▸ GOAL OF THE EXERCISE:
Your answer should be every line of the entries that has the string "додати" in it.

▸ INPUT:
BEGIN

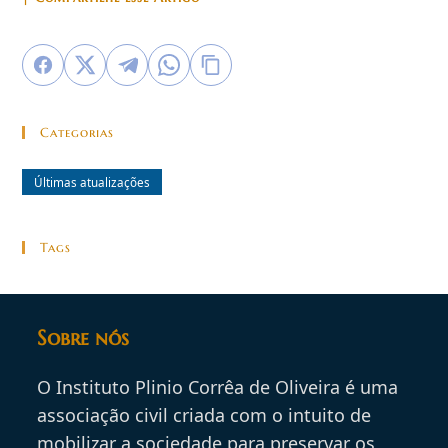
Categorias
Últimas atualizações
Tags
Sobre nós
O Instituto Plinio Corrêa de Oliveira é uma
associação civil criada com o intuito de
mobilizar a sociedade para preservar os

END
BEGIN

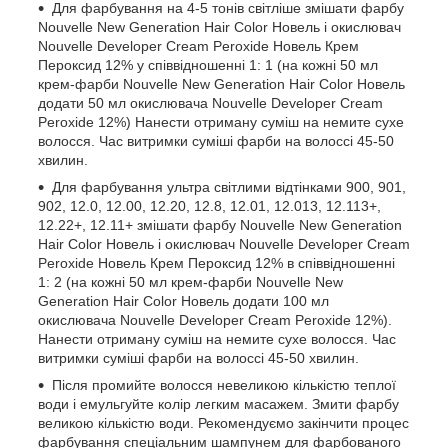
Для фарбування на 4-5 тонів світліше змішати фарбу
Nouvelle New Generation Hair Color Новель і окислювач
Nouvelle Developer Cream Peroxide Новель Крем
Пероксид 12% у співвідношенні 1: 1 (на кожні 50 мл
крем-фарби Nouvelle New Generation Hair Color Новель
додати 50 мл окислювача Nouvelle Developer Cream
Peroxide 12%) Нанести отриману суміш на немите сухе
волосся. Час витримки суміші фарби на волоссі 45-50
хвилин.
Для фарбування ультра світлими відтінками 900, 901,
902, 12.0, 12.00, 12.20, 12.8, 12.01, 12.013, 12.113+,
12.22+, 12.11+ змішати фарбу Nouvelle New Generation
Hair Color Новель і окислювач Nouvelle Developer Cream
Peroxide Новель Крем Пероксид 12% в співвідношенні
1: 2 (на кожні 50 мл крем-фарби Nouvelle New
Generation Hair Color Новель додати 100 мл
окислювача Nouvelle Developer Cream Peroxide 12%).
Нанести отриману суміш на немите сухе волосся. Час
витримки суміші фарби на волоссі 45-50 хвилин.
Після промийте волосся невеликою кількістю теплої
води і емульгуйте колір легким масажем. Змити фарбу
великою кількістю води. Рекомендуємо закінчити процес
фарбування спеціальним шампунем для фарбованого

END

▸ EXERCISE OUTPUT:
додати 50 мл окислювача Nouvelle Developer Cream
Generation Hair Color Новель додати 100 мл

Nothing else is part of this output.